*Task to carry out*. Scan the entries for lines with the word "Achsschenkel", then copy those lines.

*Task inputs*.
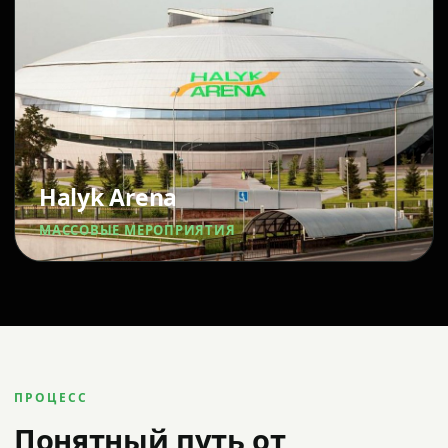
Halyk Arena
МАССОВЫЕ МЕРОПРИЯТИЯ
ПРОЦЕСС
Понятный путь от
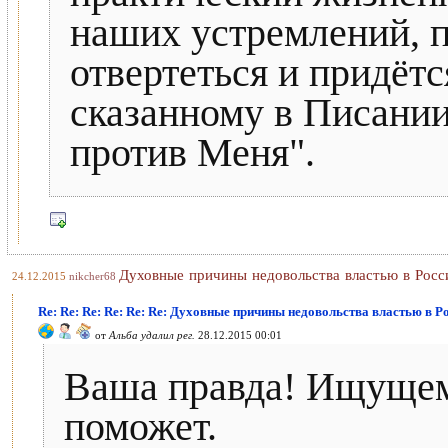
наших устремлений, п
отвертеться и придётс
сказанному в Писании:
против Меня".
Духовные причины недовольства властью в Росс
24.12.2015
nikcher68
Re: Re: Re: Re: Re: Re: Духовные причины недовольства властью в Р
от
Альба удалил рег.
28.12.2015 00:01
Ваша правда! Ищущему
поможет.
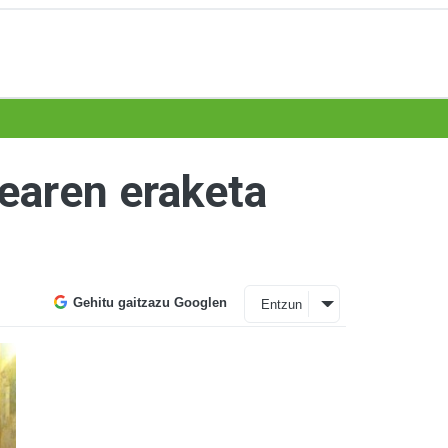
dearen eraketa
Gehitu gaitzazu Googlen
Entzun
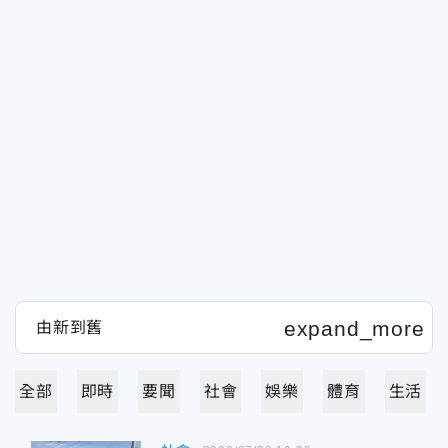
全部
即時
要聞
社會
娛樂
體育
生活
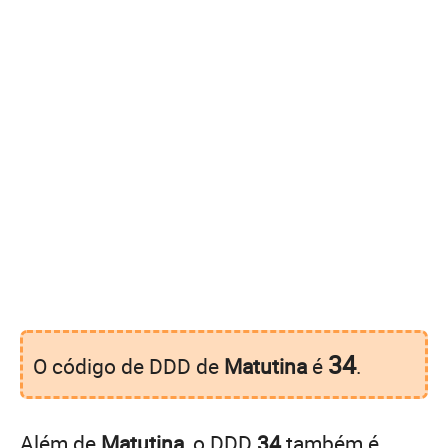
34
O código de DDD de
Matutina
é
.
Além de
Matutina
, o DDD
34
também é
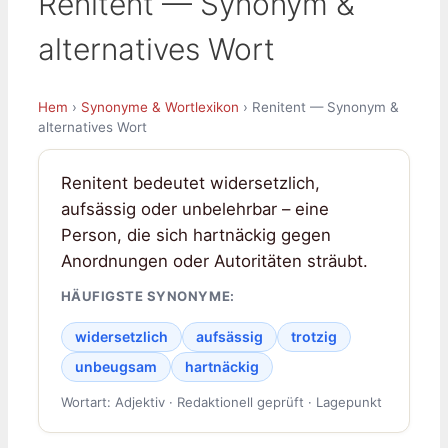
Renitent — Synonym &
alternatives Wort
Hem
›
Synonyme & Wortlexikon
› Renitent — Synonym &
alternatives Wort
Renitent bedeutet widersetzlich,
aufsässig oder unbelehrbar – eine
Person, die sich hartnäckig gegen
Anordnungen oder Autoritäten sträubt.
HÄUFIGSTE SYNONYME:
widersetzlich
aufsässig
trotzig
unbeugsam
hartnäckig
Wortart: Adjektiv · Redaktionell geprüft · Lagepunkt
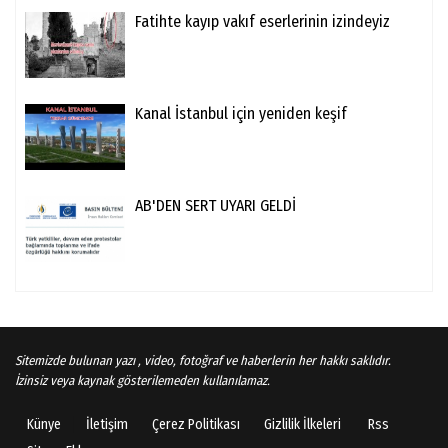
Fatihte kayıp vakıf eserlerinin izindeyiz
Kanal İstanbul için yeniden keşif
AB'DEN SERT UYARI GELDİ
Sitemizde bulunan yazı , video, fotoğraf ve haberlerin her hakkı saklıdır.
İzinsiz veya kaynak gösterilemeden kullanılamaz.
Künye
İletişim
Çerez Politikası
Gizlilik İlkeleri
Rss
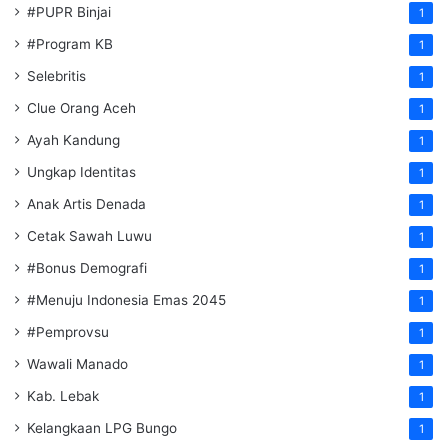
#PUPR Binjai
1
#Program KB
1
Selebritis
1
Clue Orang Aceh
1
Ayah Kandung
1
Ungkap Identitas
1
Anak Artis Denada
1
Cetak Sawah Luwu
1
#Bonus Demografi
1
#Menuju Indonesia Emas 2045
1
#Pemprovsu
1
Wawali Manado
1
Kab. Lebak
1
Kelangkaan LPG Bungo
1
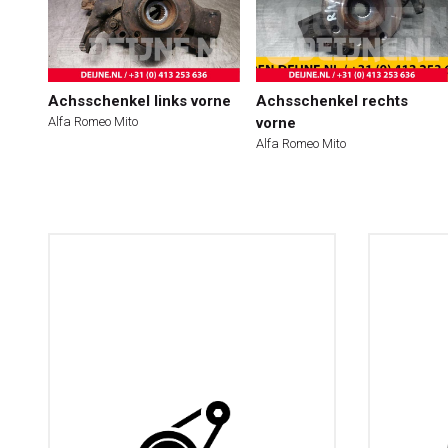
Achsschenkel links vorne
Achsschenkel rechts
Alfa Romeo Mito
vorne
Alfa Romeo Mito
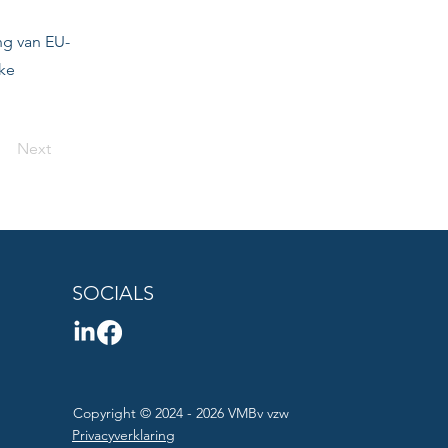
ng van EU-
ake
Next
SOCIALS
Copyright © 2024 - 2026 VMBv vzw
Privacyverklaring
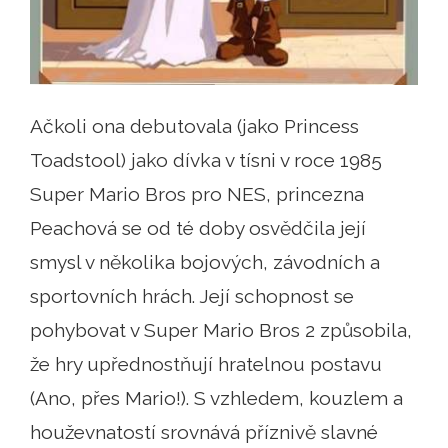
Ačkoli ona debutovala (jako Princess
Toadstool) jako dívka v tísni v roce 1985
Super Mario Bros pro NES, princezna
Peachová se od té doby osvědčila její
smysl v několika bojových, závodních a
sportovních hrách. Její schopnost se
pohybovat v Super Mario Bros 2 způsobila,
že hry upřednostňují hratelnou postavu
(Ano, přes Mario!). S vzhledem, kouzlem a
houževnatostí srovnává příznivě slavné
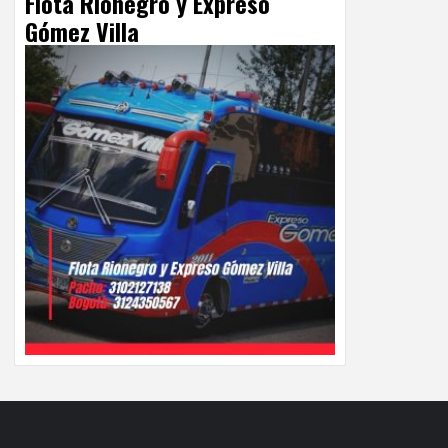
Flota Rionegro y Expreso
Gómez Villa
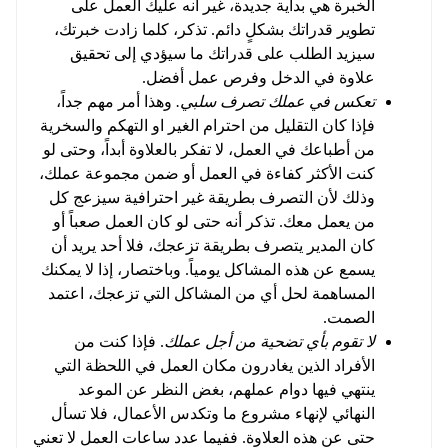
الخبرة هي بداية جديدة، غير أنه عليك العمل على
تطوير قدراتك بشكلٍ دائم. تذكر، كلما زادت خبرتك،
سيزيد الطلب على قدراتك ما سيؤدي إلى تحقيق
علاوة في الدخل وفرص عمل أفضل.
تعكس في عملك تصرف سلبي.
وهذا أمر مهم جداً،
فإذا كان التقليل من احترام الغير او التهكم والسخرية
من أطباعك في العمل، لا تفكر بالعلاوة أبداً، وحتى لو
كنت الأكثر كفاءة في العمل أو ضمن مجموعة عملك،
وذلك لأن التصرف بطريقة غير احترافية سيزعج كل
من يعمل معك. تذكر أنه حتى لو كان العمل صعباً أو
كان المدير يتصرف بطريقة تزعجك، فلا أحد يريد أن
يسمع عن هذه المشاكل يومياً. وباختصار، إذا لا يمكنك
المساهمة لحل أي من المشاكل التي تزعجك، اعتمد
الصمت.
لا تقوم بأي تضحية من أجل عملك
. فإذا كنت من
الأفراد الذين يغادرون مكان العمل في اللحظة التي
ينتهي فيها دوام عملهم، بغض النظر عن الموعد
النهائي لإنهاء مشروع ما وتكدس الأعمال، فلا تسأل
حتى عن هذه العلاوة. ففيما عدد ساعات العمل لا تعني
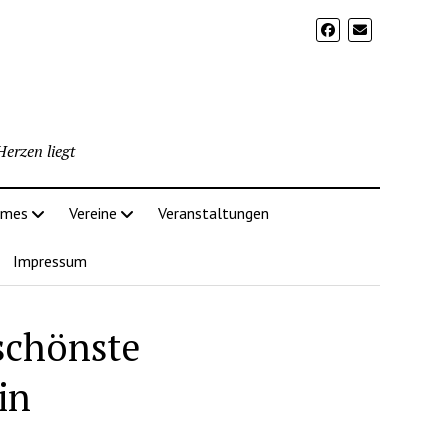
erzen liegt
imes
Vereine
Veranstaltungen
Impressum
schönste
in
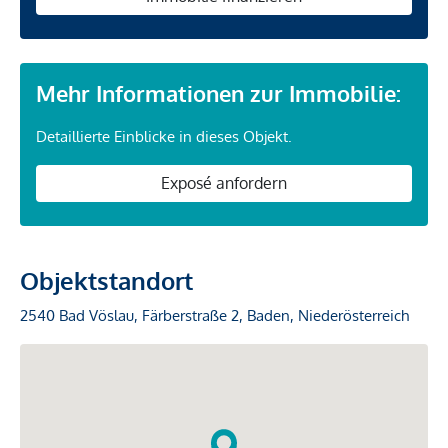
Mehr Informationen zur Immobilie:
Detaillierte Einblicke in dieses Objekt.
Exposé anfordern
Objektstandort
2540 Bad Vöslau, Färberstraße 2, Baden, Niederösterreich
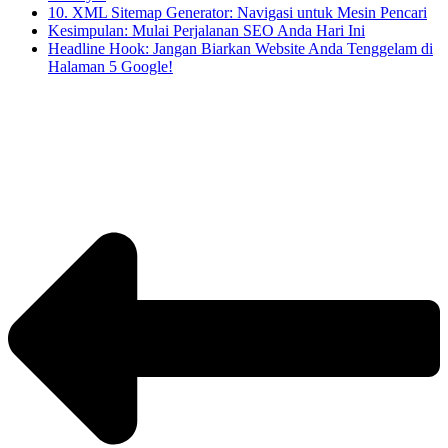
10. XML Sitemap Generator: Navigasi untuk Mesin Pencari
Kesimpulan: Mulai Perjalanan SEO Anda Hari Ini
Headline Hook: Jangan Biarkan Website Anda Tenggelam di
Halaman 5 Google!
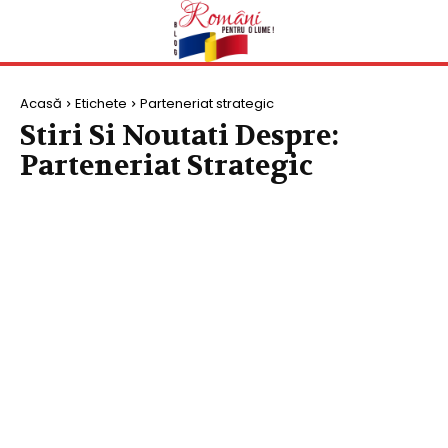
Acasă
Etichete
Parteneriat strategic
Stiri Si Noutati Despre:
Parteneriat Strategic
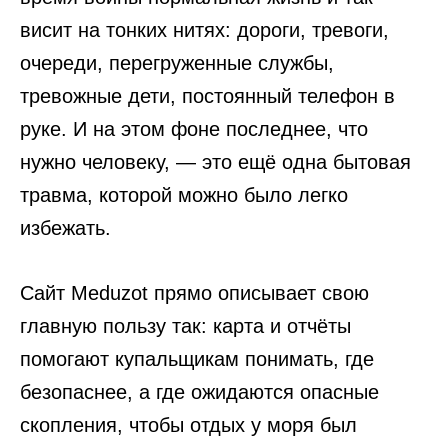
висит на тонких нитях: дороги, тревоги,
очереди, перегруженные службы,
тревожные дети, постоянный телефон в
руке. И на этом фоне последнее, что
нужно человеку, — это ещё одна бытовая
травма, которой можно было легко
избежать.
Сайт Meduzot прямо описывает свою
главную пользу так: карта и отчёты
помогают купальщикам понимать, где
безопаснее, а где ожидаются опасные
скопления, чтобы отдых у моря был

*Task result*.
Achsschenkel links vorne
Achsschenkel rechts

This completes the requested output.